#### [The task]
Type out all the records word for word. Any pictures are to be left out.

[Recorded data]
—————

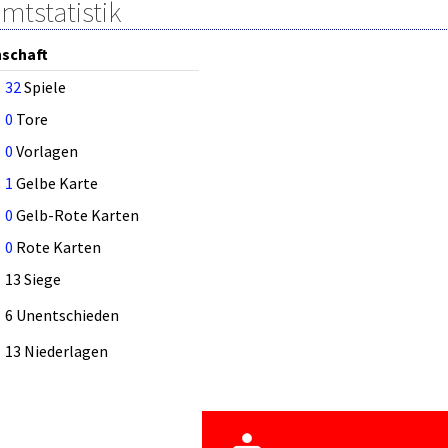
mtstatistik
schaft
32
Spiele
0
Tore
0
Vorlagen
1
Gelbe Karte
0
Gelb-Rote Karten
0
Rote Karten
13 Siege
6 Unentschieden
13 Niederlagen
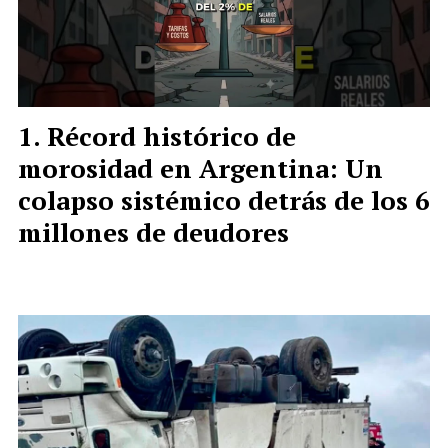
Récord histórico de
morosidad en Argentina: Un
colapso sistémico detrás de los 6
millones de deudores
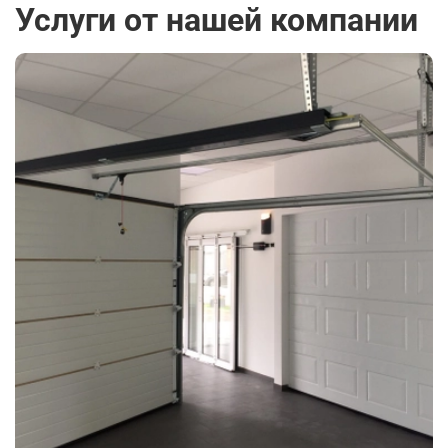
Услуги от нашей компании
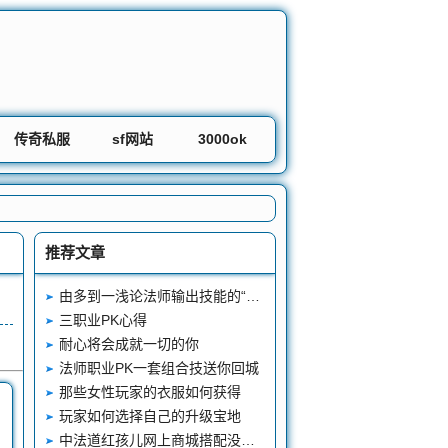
传奇私服
sf网站
3000ok
推荐文章
由多到一浅论法师输出技能的“削减”之路
三职业PK心得
耐心将会成就一切的你
法师职业PK一套组合技送你回城
那些女性玩家的衣服如何获得
玩家如何选择自己的升级宝地
中法道红孩儿网上商城搭配没有怪物不害怕的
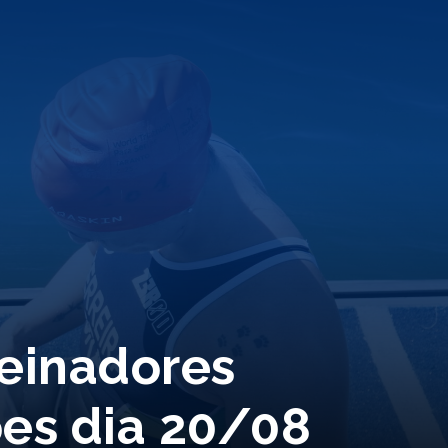
reinadores
ões dia 20/08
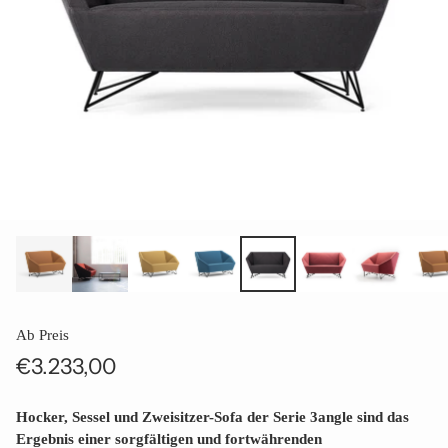
Ab Preis
€3.233,00
Normaler
Preis
Hocker, Sessel und Zweisitzer-Sofa der Serie 3angle sind das
Ergebnis einer sorgfältigen und fortwährenden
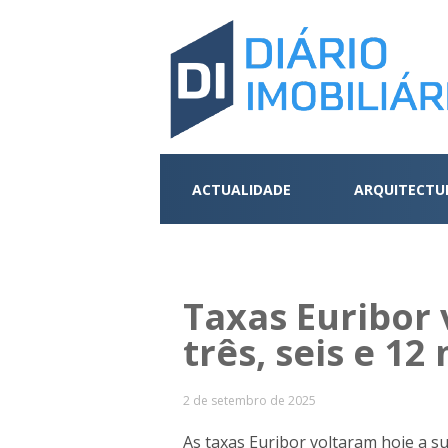
ACTUALIDADE
ARQUITECTU
Taxas Euribor 
três, seis e 12
2 de setembro de 2025
As taxas Euribor voltaram hoje a su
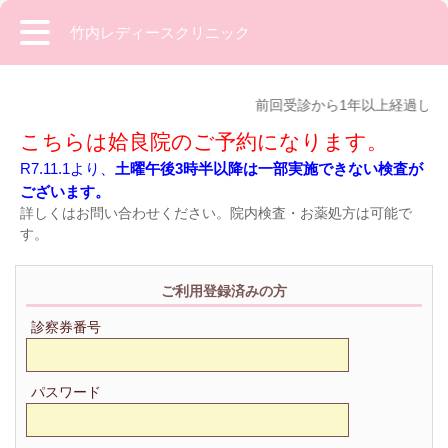
竹内レディースクリニック
前回受診から1年以上経過して
こちらは姶良院のご予約になります。
R7.11.1より、
土曜午後3時半以降は一部実施できない検査が
ございます。
詳しくはお問い合わせください。院内検査・お薬処方は可能で
す。
ご利用登録済みの方
診察券番号
パスワード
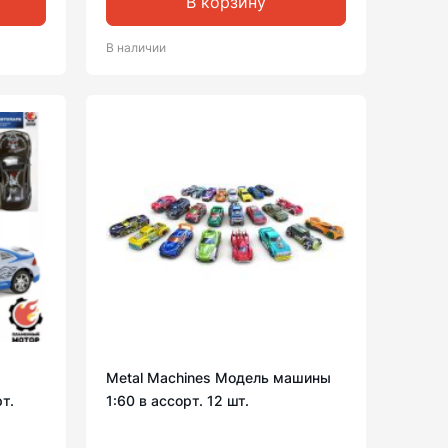
В корзину
В наличии
Metal Machines Модель машины
т.
1:60 в ассорт. 12 шт.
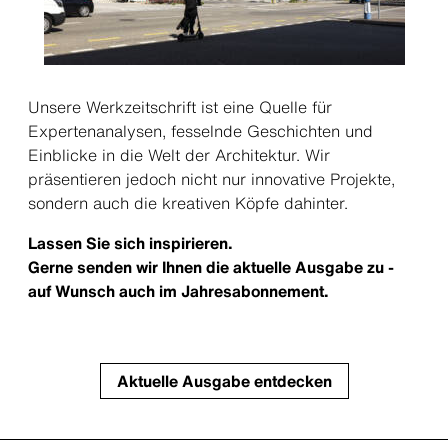
Unsere Werkzeitschrift ist eine Quelle für
Expertenanalysen, fesselnde Geschichten und
Einblicke in die Welt der Architektur. Wir
präsentieren jedoch nicht nur innovative Projekte,
sondern auch die kreativen Köpfe dahinter.
Lassen Sie sich inspirieren.
Gerne senden wir Ihnen die aktuelle Ausgabe zu -
auf Wunsch auch im Jahresabonnement.
Aktuelle Ausgabe entdecken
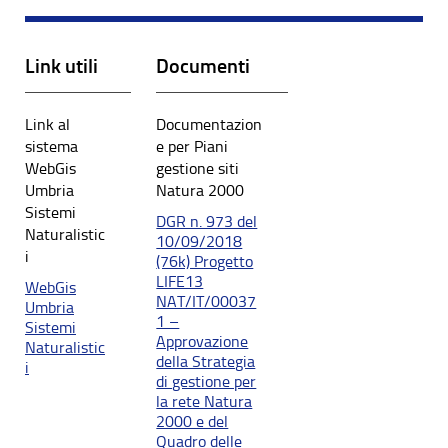
Link utili
Documenti
Link al
Documentazion
sistema
e per Piani
WebGis
gestione siti
Umbria
Natura 2000
Sistemi
DGR n. 973 del
Naturalistic
10/09/2018
i
(76k) Progetto
LIFE13
WebGis
NAT/IT/00037
Umbria
1 –
Sistemi
Approvazione
Naturalistic
della Strategia
i
di gestione per
la rete Natura
2000 e del
Quadro delle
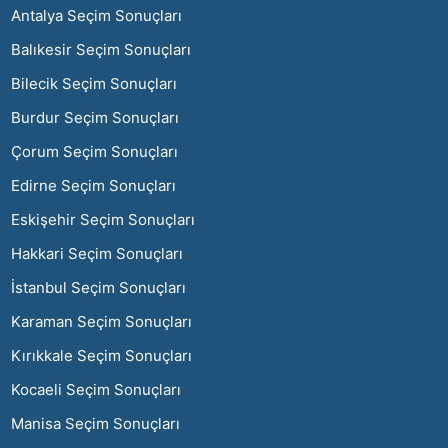
Antalya Seçim Sonuçları
Balıkesir Seçim Sonuçları
Bilecik Seçim Sonuçları
Burdur Seçim Sonuçları
Çorum Seçim Sonuçları
Edirne Seçim Sonuçları
Eskişehir Seçim Sonuçları
Hakkari Seçim Sonuçları
İstanbul Seçim Sonuçları
Karaman Seçim Sonuçları
Kırıkkale Seçim Sonuçları
Kocaeli Seçim Sonuçları
Manisa Seçim Sonuçları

—————

#### [Worked solution]
mtstatistik
schaft
32
Spiele
0
Tore
0
Vorlagen
1
Gelbe Karte
0
Gelb-Rote Karten
0
Rote Karten
13 Siege
6 Unentschieden
13 Niederlagen
Récord histórico de
morosidad en Argentina: Un
colapso sistémico detrás de los 6
millones de deudores
Услуги от нашей компании
传奇私服
sf网站
3000ok
推荐文章
由多到一浅论法师输出技能的“削减”之路
三职业PK心得
耐心将会成就一切的你
法师职业PK一套组合技送你回城
那些女性玩家的衣服如何获得
玩家如何选择自己的升级宝地
中法道红孩儿网上商城搭配没有怪物不害怕的
reinadores
ões dia 20/08
Ab Preis
€3.233,00
Normaler
Preis
Hocker, Sessel und Zweisitzer-Sofa der Serie 3angle sind das
Ergebnis einer sorgfältigen und fortwährenden
ACTUALIDADE
ARQUITECTU
Taxas Euribor 
três, seis e 12
2 de setembro de 2025
As taxas Euribor voltaram hoje a su
竹内レディースクリニック
前回受診から1年以上経過して
こちらは姶良院のご予約になります。
R7.11.1より、
土曜午後3時半以降は一部実施できない検査が
ございます。
詳しくはお問い合わせください。院内検査・お薬処方は可能で
す。
ご利用登録済みの方
診察券番号
パスワード
В корзину
В наличии
Metal Machines Модель машины
т.
1:60 в ассорт. 12 шт.
Unsere Werkzeitschrift ist eine Quelle für
Expertenanalysen, fesselnde Geschichten und
Einblicke in die Welt der Architektur. Wir
präsentieren jedoch nicht nur innovative Projekte,
sondern auch die kreativen Köpfe dahinter.
Lassen Sie sich inspirieren.
Gerne senden wir Ihnen die aktuelle Ausgabe zu -
auf Wunsch auch im Jahresabonnement.
Aktuelle Ausgabe entdecken
Link utili
Documenti
Link al
Documentazion
sistema
e per Piani
WebGis
gestione siti
Umbria
Natura 2000
Sistemi
DGR n. 973 del
Naturalistic
10/09/2018
i
(76k) Progetto
LIFE13
WebGis
NAT/IT/00037
Umbria
1 –
Sistemi
Approvazione
Naturalistic
della Strategia
i
di gestione per
la rete Natura
2000 e del
Quadro delle
Antalya Seçim Sonuçları
Balıkesir Seçim Sonuçları
Bilecik Seçim Sonuçları
Burdur Seçim Sonuçları
Çorum Seçim Sonuçları
Edirne Seçim Sonuçları
Eskişehir Seçim Sonuçları
Hakkari Seçim Sonuçları
İstanbul Seçim Sonuçları
Karaman Seçim Sonuçları
Kırıkkale Seçim Sonuçları
Kocaeli Seçim Sonuçları
Manisa Seçim Sonuçları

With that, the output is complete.